**WORK TO COMPLETE:** Set down each entry below exactly as written, keeping the pictures out.

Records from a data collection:
-------
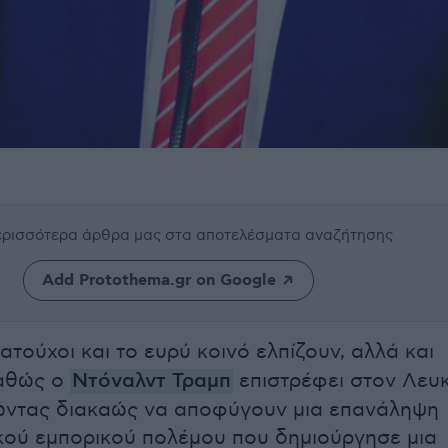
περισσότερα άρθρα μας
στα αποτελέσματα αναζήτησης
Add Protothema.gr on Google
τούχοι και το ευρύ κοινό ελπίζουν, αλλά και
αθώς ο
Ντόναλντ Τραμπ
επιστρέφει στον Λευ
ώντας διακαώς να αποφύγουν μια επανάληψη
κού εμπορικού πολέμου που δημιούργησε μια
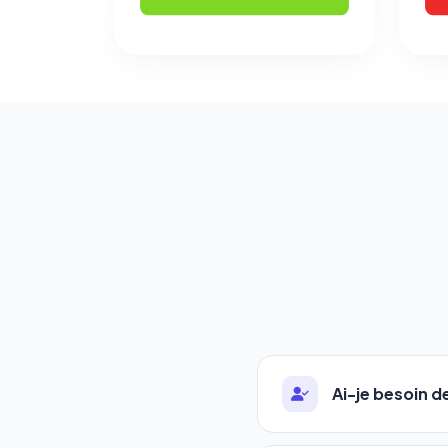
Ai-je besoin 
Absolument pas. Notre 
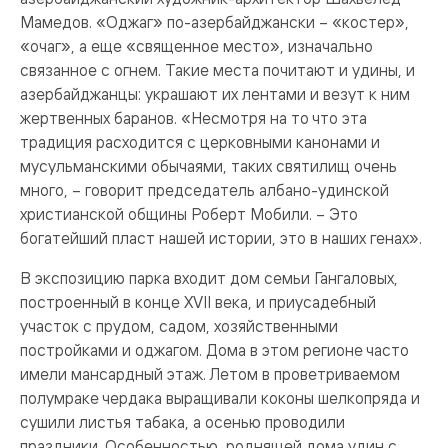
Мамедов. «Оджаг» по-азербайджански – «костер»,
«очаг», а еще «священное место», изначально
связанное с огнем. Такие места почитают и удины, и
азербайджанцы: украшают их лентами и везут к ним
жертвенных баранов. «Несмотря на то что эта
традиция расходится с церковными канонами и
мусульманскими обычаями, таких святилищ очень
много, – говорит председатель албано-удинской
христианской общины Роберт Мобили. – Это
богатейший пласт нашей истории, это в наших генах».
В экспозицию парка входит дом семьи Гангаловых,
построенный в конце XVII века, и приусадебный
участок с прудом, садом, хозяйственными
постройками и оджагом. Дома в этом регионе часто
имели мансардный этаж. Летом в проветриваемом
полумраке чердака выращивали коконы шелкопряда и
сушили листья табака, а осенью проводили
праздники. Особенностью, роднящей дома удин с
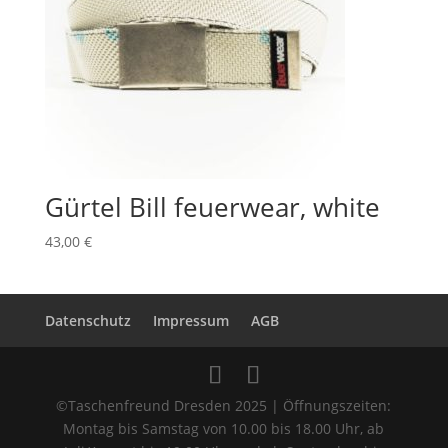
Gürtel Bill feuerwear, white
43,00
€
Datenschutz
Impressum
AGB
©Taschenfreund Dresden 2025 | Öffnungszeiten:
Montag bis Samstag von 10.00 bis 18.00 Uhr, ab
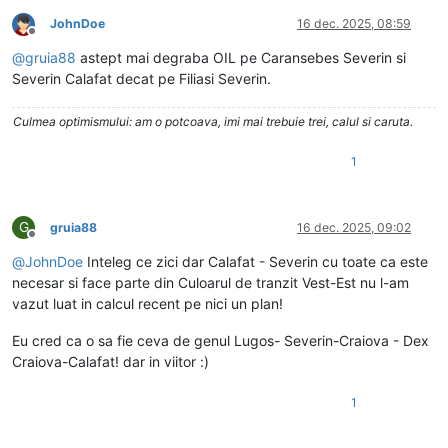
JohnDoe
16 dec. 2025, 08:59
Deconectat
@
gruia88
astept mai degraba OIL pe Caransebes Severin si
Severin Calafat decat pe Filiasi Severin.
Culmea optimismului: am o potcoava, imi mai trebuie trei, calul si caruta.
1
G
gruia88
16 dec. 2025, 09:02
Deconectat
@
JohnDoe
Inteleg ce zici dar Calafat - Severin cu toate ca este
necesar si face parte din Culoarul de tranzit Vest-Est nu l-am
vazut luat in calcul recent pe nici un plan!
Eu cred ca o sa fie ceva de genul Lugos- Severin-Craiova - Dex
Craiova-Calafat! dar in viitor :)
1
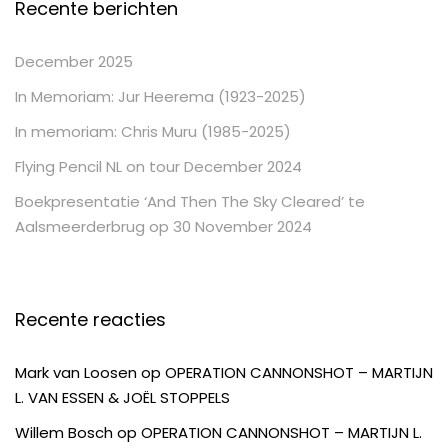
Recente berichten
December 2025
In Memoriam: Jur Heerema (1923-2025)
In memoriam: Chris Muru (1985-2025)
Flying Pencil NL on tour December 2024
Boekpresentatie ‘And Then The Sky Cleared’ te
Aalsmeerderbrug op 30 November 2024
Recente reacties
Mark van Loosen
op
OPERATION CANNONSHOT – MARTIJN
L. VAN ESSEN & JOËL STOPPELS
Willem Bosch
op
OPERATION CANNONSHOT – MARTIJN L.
-------
**RESPONSE TO THIS TASK:**
περισσότερα άρθρα μας
στα αποτελέσματα αναζήτησης
Add Protothema.gr on Google
τούχοι και το ευρύ κοινό ελπίζουν, αλλά και
αθώς ο
Ντόναλντ Τραμπ
επιστρέφει στον Λευ
ώντας διακαώς να αποφύγουν μια επανάληψη
κού εμπορικού πολέμου που δημιούργησε μια
Ai-je besoin 
Absolument pas. Notre 
Мамедов. «Оджаг» по-азербайджански – «костер»,
«очаг», а еще «священное место», изначально
связанное с огнем. Такие места почитают и удины, и
азербайджанцы: украшают их лентами и везут к ним
жертвенных баранов. «Несмотря на то что эта
традиция расходится с церковными канонами и
мусульманскими обычаями, таких святилищ очень
много, – говорит председатель албано-удинской
христианской общины Роберт Мобили. – Это
богатейший пласт нашей истории, это в наших генах».
В экспозицию парка входит дом семьи Гангаловых,
построенный в конце XVII века, и приусадебный
участок с прудом, садом, хозяйственными
постройками и оджагом. Дома в этом регионе часто
имели мансардный этаж. Летом в проветриваемом
полумраке чердака выращивали коконы шелкопряда и
сушили листья табака, а осенью проводили
праздники. Особенностью, роднящей дома удин с
Gürtel Bill feuerwear, white
43,00
€
Datenschutz
Impressum
AGB
©Taschenfreund Dresden 2025 | Öffnungszeiten:
Montag bis Samstag von 10.00 bis 18.00 Uhr, ab
JohnDoe
16 dec. 2025, 08:59
Deconectat
@
gruia88
astept mai degraba OIL pe Caransebes Severin si
Severin Calafat decat pe Filiasi Severin.
Culmea optimismului: am o potcoava, imi mai trebuie trei, calul si caruta.
1
G
gruia88
16 dec. 2025, 09:02
Deconectat
@
JohnDoe
Inteleg ce zici dar Calafat - Severin cu toate ca este
necesar si face parte din Culoarul de tranzit Vest-Est nu l-am
vazut luat in calcul recent pe nici un plan!
Eu cred ca o sa fie ceva de genul Lugos- Severin-Craiova - Dex
Craiova-Calafat! dar in viitor :)
1
Recente berichten
December 2025
In Memoriam: Jur Heerema (1923-2025)
In memoriam: Chris Muru (1985-2025)
Flying Pencil NL on tour December 2024
Boekpresentatie ‘And Then The Sky Cleared’ te
Aalsmeerderbrug op 30 November 2024
Recente reacties
Mark van Loosen
op
OPERATION CANNONSHOT – MARTIJN
L. VAN ESSEN & JOËL STOPPELS
Willem Bosch
op
OPERATION CANNONSHOT – MARTIJN L.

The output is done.